# Utah State



## TagmBagm (Nov 4, 2007)

I am looking at colleges for next year and utah state is at the top right now. Is there anywhere to hunt waterfowl in Logan? Any WMA's or public shooting grounds. Any help would be great. It would help me make my decision on which college to go to.


----------



## huntducksordietrying (Sep 21, 2007)

There is cutler res. It is good for a boat with a little walk in access. BRBR is not a bad drive from there. If you can get some permision to hunt some land, farmers have some good canals and ponds for jump shooting. The only waterfowl wma that I know of is the little bear river in mendon. If you decide to go to school there let me know I can get you directions.


----------



## Al Hansen (Sep 7, 2007)

Just today I saw some pretty good pictures of a lot of dead geese and ducks from up there. I say yes, and before anyone gives you any crap about what school you choose, let me say congrats on going on to higher education. No matter where you go , it is a great decission.


----------



## dunn_gary (Sep 11, 2007)

On top of the Cutler Marsh, west of Logan there is a place called the Bud Phelps. There is a stoplight on 10th west by Woodruff elementary school. Take that road west, until you see the signs. It gets hit fairly hard, but what public area doesn't? If you have a duck boat, the marsh can be good at times. There are a few different boat ramps, one on what is called the Valley View Highway, another at the Benson Marina, another just north of Cache Junction, and I believe there is one more in Benson, by the Benson LDS Church house. That one will put you onto the Bear River proper and you would have to wind your way down to the "big" water. If you are hoofing it, plan on doing a bit of walking to get to an out-of-the-way place.

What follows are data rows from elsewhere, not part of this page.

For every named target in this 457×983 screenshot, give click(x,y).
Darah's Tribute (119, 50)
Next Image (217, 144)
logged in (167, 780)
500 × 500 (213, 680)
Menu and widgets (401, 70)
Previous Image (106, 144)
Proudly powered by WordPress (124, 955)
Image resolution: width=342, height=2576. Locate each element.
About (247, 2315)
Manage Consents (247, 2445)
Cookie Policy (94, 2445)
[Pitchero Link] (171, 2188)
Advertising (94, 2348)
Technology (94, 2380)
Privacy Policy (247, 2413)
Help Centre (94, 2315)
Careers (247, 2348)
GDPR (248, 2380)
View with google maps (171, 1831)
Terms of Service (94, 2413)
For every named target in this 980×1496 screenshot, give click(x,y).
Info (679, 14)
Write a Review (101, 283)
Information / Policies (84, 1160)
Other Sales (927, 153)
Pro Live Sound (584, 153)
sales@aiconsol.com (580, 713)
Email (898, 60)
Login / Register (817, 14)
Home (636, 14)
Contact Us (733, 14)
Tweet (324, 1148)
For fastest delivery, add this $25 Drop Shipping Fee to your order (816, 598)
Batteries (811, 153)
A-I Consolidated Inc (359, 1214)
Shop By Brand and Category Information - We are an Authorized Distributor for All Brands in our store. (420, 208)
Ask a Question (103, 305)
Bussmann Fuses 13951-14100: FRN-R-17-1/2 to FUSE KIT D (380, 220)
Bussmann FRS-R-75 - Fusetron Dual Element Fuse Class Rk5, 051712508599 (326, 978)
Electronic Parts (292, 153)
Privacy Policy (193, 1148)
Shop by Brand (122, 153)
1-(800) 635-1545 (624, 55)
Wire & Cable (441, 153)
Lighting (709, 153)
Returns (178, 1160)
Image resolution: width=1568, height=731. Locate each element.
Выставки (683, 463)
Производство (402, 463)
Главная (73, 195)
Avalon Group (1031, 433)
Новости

Look me up next year, I maybe we could get together for a hunt or two. I'm an old fart though, so you would have to put up with that!


----------



## wingmanck (Sep 7, 2007)

My buddy and I are attending USU right now. Doubt we'll still be here next season (graduating in May) but I know exactly where you're coming from. When we moved up here from Salt Lake, we basically had to start over for hunting spots since we couldn't afford to drive to the old ones any more. Here's my advise - the Little Bear mentioned before is actually a reference to Bud Phelps I think. Walk in access is good but the hunting isn't so I don't bother going there. Cutler is hit and miss...mostly miss. I think most people use boats but if you're not afraid of some work, you can hike to most of the areas they set up. I'm not a big fan of Cutler. It's usually not too productive (for me anyways) and it's usually pretty crowded. If you can only spare a few hours to hunt though, it's close. I do most of my hunting around the lake on the wma's (Harold Crane, Public, Salt Creek) and Bear River. The drive isn't too bad and in my experience, they've been way more productive than anything in Cache Valley. I hear stories about successful hunts up here all the time though so maybe I just have my head up my a**. Private access is probably a big plus up here, which I am too lazy to get so... Anyways, feel free to hit me with any questions and if I'm still around I'd be happy to take you out so you can check em out. If I'm not, there's plenty of good guys up here, although I'm not sure they're all on this forum.


----------



## lehi (Sep 13, 2007)

Theres quite a few creeks and places on the river I like to jump and or / decoy.


----------